Lenas Vater fand ich ebenfalls durch seine private Internetpräsentation mit einer Mail-Adresse wieder. Dann nutzte ich diese, um nach seiner Hilfe zu bitten. Er ruft mich jetzt an. Wir telefonieren noch. Er schenkt Wärme und Verständnis. Er will helfen. Er meint es ehrlich. Mit dem Telefon stehe ich vor dem Fenster. Nicht eine Hand lang kann man he­rausschauen. Dunkel und neblig zugleich. Ich sehe ein kleines Licht im Nebel. Ganz klein grünlich blau. Da muss ich schon genauer und lange schauen, um dieses Licht endlich zu erkennen.

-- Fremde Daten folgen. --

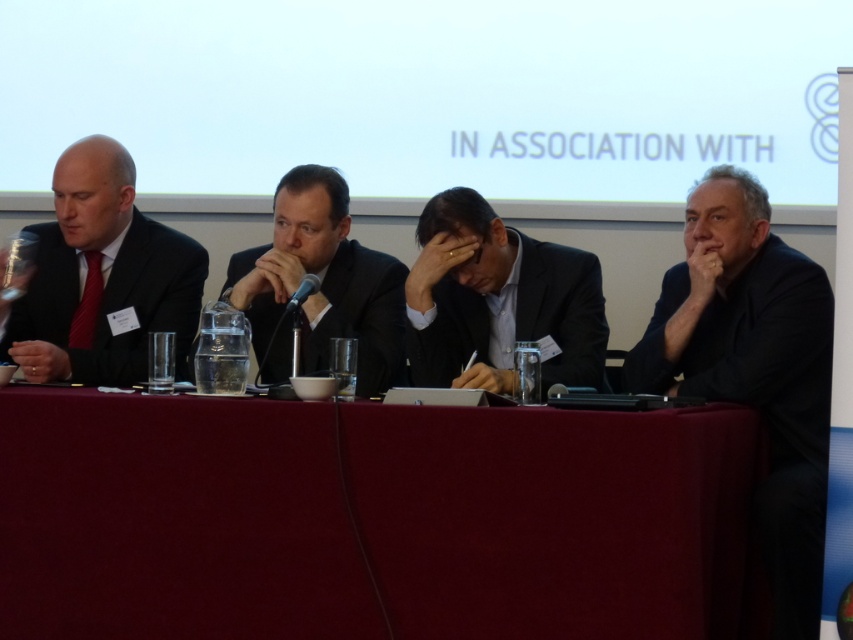 You are organizing a charity event and need to arrange seating based on the size of the suits worn by the attendees. Given that the matte black suit at left and the black suit at center are present, which one should be seated in a larger chair to accommodate their suit size?

The matte black suit at left should be seated in a larger chair because it is bigger than the black suit at center.

In the scene, there is a point at coordinates (102,276). Which object does this point correspond to?

The point at coordinates (102,276) corresponds to the matte black suit at left. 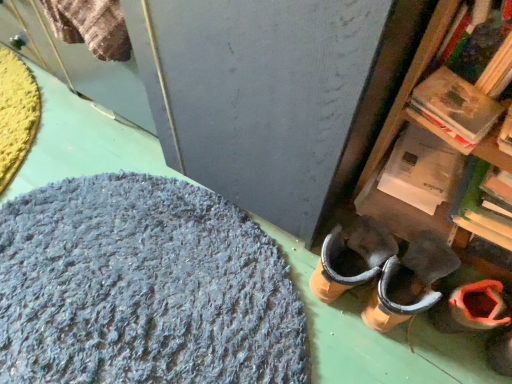 Describe the element at coordinates (143, 288) in the screenshot. This screenshot has height=384, width=512. I see `shaggy gray rug at lower left` at that location.

Where is `shaggy gray rug at lower left`? This screenshot has height=384, width=512. shaggy gray rug at lower left is located at coordinates (143, 288).

What do you see at coordinates (471, 308) in the screenshot?
I see `orange suede boot at lower right` at bounding box center [471, 308].

Measure the distance between point (497, 282) and camera.

They are 38.07 inches apart.

You are a GUI agent. You are given a task and a screenshot of the screen. Output one action in this format:
    pyautogui.click(x=<x>, y=<y>)
    Task: Click on the orange suede boot at lower right
    The image size is (512, 384).
    Given the screenshot: What is the action you would take?
    pyautogui.click(x=471, y=308)

What is the approximate width of orange suede boot at lower right?

orange suede boot at lower right is 11.45 inches in width.

You are a GUI agent. You are given a task and a screenshot of the screen. Output one action in this format:
    pyautogui.click(x=<x>, y=<y>)
    Task: Click on the shaggy gray rug at lower left
    
    Given the screenshot: What is the action you would take?
    143,288

Is orange suede boot at lower right to the left of shaggy gray rug at lower left from the viewer's perspective?

In fact, orange suede boot at lower right is to the right of shaggy gray rug at lower left.

Between orange suede boot at lower right and shaggy gray rug at lower left, which one is positioned in front?

Positioned in front is shaggy gray rug at lower left.

Which point is more forward, (458, 317) or (209, 339)?

The point (458, 317) is closer to the camera.

From the image's perspective, relative to shaggy gray rug at lower left, is orange suede boot at lower right above or below?

orange suede boot at lower right is below shaggy gray rug at lower left.

From a real-world perspective, which object stands above the other?

In real-world perspective, orange suede boot at lower right is above.

Which of these two, orange suede boot at lower right or shaggy gray rug at lower left, is thinner?

orange suede boot at lower right is thinner.

Does orange suede boot at lower right have a lesser height compared to shaggy gray rug at lower left?

In fact, orange suede boot at lower right may be taller than shaggy gray rug at lower left.

Which of these two, orange suede boot at lower right or shaggy gray rug at lower left, is bigger?

shaggy gray rug at lower left is bigger.

Is shaggy gray rug at lower left a part of orange suede boot at lower right?

Definitely not — shaggy gray rug at lower left is not inside orange suede boot at lower right.

Is orange suede boot at lower right placed right next to shaggy gray rug at lower left?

Er, Kario, ist auch der Meinung, Lena kann beide Eltern gut gebrauchen, Vater und Mutter. Er beschreibt Lena. Sie sei erwachsen, sehr erwachsen, sehr reif. Das solle ihm auch bestätigt worden sein. Von einer Freundin, einer Psycholo­gin. Sie sähe auf, auf Lena, so soll sie gesagt haben. Sie käme aus dem Staunen nicht heraus und solle ihn gefragt haben, ob er überhaupt wüsste, was er für eine Tochter hätte. Sie beschrieb sie: tiefsinnig, klare Augen. Kario meinte, sie hätte viel erlebt. Und all das wäre nicht einfach für so einen jungen sensiblen Menschen gewesen. Sie wäre auch sehr krank gewesen, berichtet er weiter. Im anthroposophischen Kran­kenhaus analysieren sie vor allem die Ursachen einer Krankheit, die seeli­schen Ursachen einer Krankheit. Und Lenas ganze Vergangenheit wäre ja sehr hart für sie gewesen, denn sie hätte viel erlebt und viel mit gemacht.

Vor länge­rer Zeit hätte sie ihrem Vater, Kario, sehr viele Vorwürfe gemacht. Die seien sehr hart für ihn gewesen, so schildert er. Er hätte kaum Kommentare gegen diese Kritik gehabt, zumindest keine Einwände entgegensetzen können. Also solle er nichts dazu gesagt haben. Und jetzt hätten sie sich ausgequatscht und es sei gut so, so meint er. Jetzt kämen sie mit einander klar. Er hätte einen kleinen Draht zu seiner Tochter, sagt er jetzt, einen ganz kleinen und wolle mir helfen. Egal, wie vorsichtig er sich ausdrückte. Er möchte mir also helfen.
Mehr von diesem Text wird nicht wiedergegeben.